Friday, April 2, 2010

Tibet re-opened!

Tibet has been re-opened for travel. Anyone is thinking to do a nice Tibet tour, can plan for it now. The best time of course is from about April to October. We promote two trips and a third one is on the drawing boards

The Road to Lhasa - a 8 day drive in fly out, or fly in drive out trip to Lhasa, which gives you healthy overdoses of the magnificent landscapes of the Tibetan Plateau and Buddhism.

Trip to the Center of the Universe, Mt. Kailash - a 14 day land journey which also includes a hiking Kora - a circumbulation of this beautiful mountain, a religious site for Buddhists, Hindus and Jains alike.

Find these trips here

The one on the drawing board is another of socialtours initiatives in working together (we are working with a local agency in Humla (the remote western district in Nepal bordering the Mt. Kailash Region in Tibet), who will run a six-day trek in the remotest parts of Nepal before reaching the border, crossing over, driving to Mt. Kailash and then exiting through a road border near Kathmandu. This will give you the best of both worlds, compacted in a approximately, 21 day journey!

Well, basically giving you a heads up to start planning Tibet again!

Thursday, April 1, 2010

How local travel benefits Nepal!

Finally, a movement that will hopefully bring more and more travelers to travel locally. Over the years, this type of travel is growing. Am talking about the new website www.localtravelmovement.com, a website bringing together proponents of local travel all in one place, so it is visible and has a movement status.

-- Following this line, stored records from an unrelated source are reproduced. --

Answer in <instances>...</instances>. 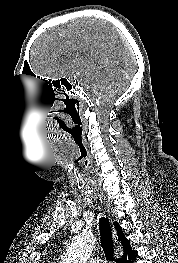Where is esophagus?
Listing matches in <instances>:
<instances>
[{"label": "esophagus", "mask_w": 178, "mask_h": 263, "mask_svg": "<svg viewBox=\"0 0 178 263\" xmlns=\"http://www.w3.org/2000/svg\"><path fill=\"white\" fill-rule=\"evenodd\" d=\"M113 237H114V239H115V242H116V237H117V235H116V231H115V229L113 228Z\"/></svg>", "instance_id": "obj_1"}]
</instances>
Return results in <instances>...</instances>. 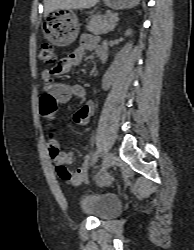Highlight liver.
<instances>
[{
	"label": "liver",
	"instance_id": "6515ba94",
	"mask_svg": "<svg viewBox=\"0 0 194 250\" xmlns=\"http://www.w3.org/2000/svg\"><path fill=\"white\" fill-rule=\"evenodd\" d=\"M98 0H45L44 16L46 17L55 9H88L94 7Z\"/></svg>",
	"mask_w": 194,
	"mask_h": 250
}]
</instances>
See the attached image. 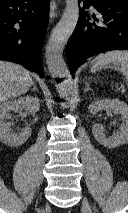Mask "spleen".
<instances>
[{
    "instance_id": "spleen-1",
    "label": "spleen",
    "mask_w": 128,
    "mask_h": 213,
    "mask_svg": "<svg viewBox=\"0 0 128 213\" xmlns=\"http://www.w3.org/2000/svg\"><path fill=\"white\" fill-rule=\"evenodd\" d=\"M105 68H112L120 71L128 82V51H109L98 55L93 60L91 72L95 73Z\"/></svg>"
}]
</instances>
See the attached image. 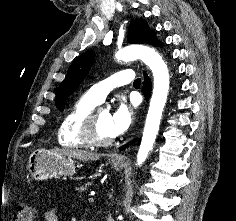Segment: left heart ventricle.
<instances>
[{"label": "left heart ventricle", "mask_w": 236, "mask_h": 221, "mask_svg": "<svg viewBox=\"0 0 236 221\" xmlns=\"http://www.w3.org/2000/svg\"><path fill=\"white\" fill-rule=\"evenodd\" d=\"M110 114L107 110L102 109L97 118V130L98 134L102 138H111L113 135L110 131Z\"/></svg>", "instance_id": "left-heart-ventricle-1"}]
</instances>
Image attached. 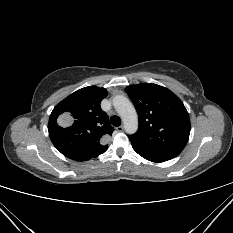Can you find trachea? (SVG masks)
<instances>
[{
    "mask_svg": "<svg viewBox=\"0 0 233 233\" xmlns=\"http://www.w3.org/2000/svg\"><path fill=\"white\" fill-rule=\"evenodd\" d=\"M110 122H111V124L113 125V126H120L121 125V119H120V117H118V116H112L111 118H110Z\"/></svg>",
    "mask_w": 233,
    "mask_h": 233,
    "instance_id": "trachea-1",
    "label": "trachea"
}]
</instances>
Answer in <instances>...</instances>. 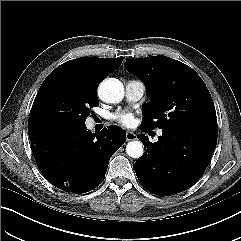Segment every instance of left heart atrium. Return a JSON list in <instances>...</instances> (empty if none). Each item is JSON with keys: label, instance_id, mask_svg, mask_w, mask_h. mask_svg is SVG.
Listing matches in <instances>:
<instances>
[{"label": "left heart atrium", "instance_id": "1", "mask_svg": "<svg viewBox=\"0 0 241 241\" xmlns=\"http://www.w3.org/2000/svg\"><path fill=\"white\" fill-rule=\"evenodd\" d=\"M120 124L124 126H132L134 124V117L131 113H119L114 116Z\"/></svg>", "mask_w": 241, "mask_h": 241}]
</instances>
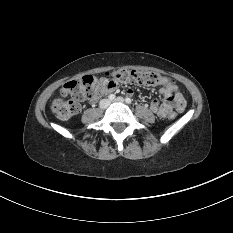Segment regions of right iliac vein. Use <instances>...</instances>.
I'll use <instances>...</instances> for the list:
<instances>
[{"mask_svg": "<svg viewBox=\"0 0 233 233\" xmlns=\"http://www.w3.org/2000/svg\"><path fill=\"white\" fill-rule=\"evenodd\" d=\"M109 104H110L109 100L104 99L101 101L100 106H101V108L105 109L109 106Z\"/></svg>", "mask_w": 233, "mask_h": 233, "instance_id": "right-iliac-vein-1", "label": "right iliac vein"}]
</instances>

socialtours just joined it as one of the partners from Nepal, as this is where we are based, and this sort of movement is crucial for us, as we market direct and have to rely on clients who are aiming to buy locally.

Alex Narracott (www.muchbetteradventures.com) has described quite adeptly in an article entitled The importance of 'travelling local' in adventure sports (read it here) and I completely agree with him when he summarises at the end in this way

"Experience, access and sustainability. Three very good reasons why the adventure world as a whole - traveller, host and intermediary - should all being looking to go local at every opportunity"

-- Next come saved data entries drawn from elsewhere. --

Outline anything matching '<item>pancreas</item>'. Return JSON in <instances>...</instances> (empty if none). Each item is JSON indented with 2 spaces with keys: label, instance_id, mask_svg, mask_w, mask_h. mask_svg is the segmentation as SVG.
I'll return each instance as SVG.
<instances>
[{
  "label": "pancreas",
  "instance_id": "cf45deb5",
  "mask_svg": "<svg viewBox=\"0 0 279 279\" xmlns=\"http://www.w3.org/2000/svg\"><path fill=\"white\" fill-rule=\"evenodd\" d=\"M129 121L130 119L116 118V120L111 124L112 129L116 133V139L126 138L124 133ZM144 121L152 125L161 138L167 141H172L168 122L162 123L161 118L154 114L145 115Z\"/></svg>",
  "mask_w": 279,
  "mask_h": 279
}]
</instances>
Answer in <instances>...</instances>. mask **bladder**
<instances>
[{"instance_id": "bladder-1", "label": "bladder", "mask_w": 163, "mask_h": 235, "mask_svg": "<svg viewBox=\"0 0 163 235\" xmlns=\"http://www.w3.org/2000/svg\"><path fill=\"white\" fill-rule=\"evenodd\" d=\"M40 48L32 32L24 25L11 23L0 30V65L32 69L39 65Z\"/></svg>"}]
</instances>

I like to focus on the sustainability part. This is crucial for the future of businesses and the stability of the economies in the long run. As more and more people travel locally, all aspects of the business, from marketing to operations to after sales, start being performed by local operators, giving them much needed capacity boost, pride, skill enhancement etc, which in the long run will serve them good.

Agents also have a very short bursts of loyalty towards a destination. It is only local operators who are dedicated to marketing and selling a particular destination. In Nepal, this came to the attention of the 'ground handlers' (spoilt by year and years of just ground handling for western companies) quite starkly when the Maoist insurgency and the negative Travel Advisories hit the industry. Agents in the West turned away much too quickly (even though not a single Westerner was targetted through the 15 years the insurgency went through), leaving a big void, and taking back the industry about 13 years in terms of arrivals. If the local operators were capable, this would never have happened.

It had desirable effects too, as the men separated from the boys and Nepal started taking reign of its tourism again. There are more operators now who promote local travel and are taking control of their own markets.

A movement such as this will go a long way in supporting Nepal and the sustainability of tourism in this tiny country. Kudos in starting this!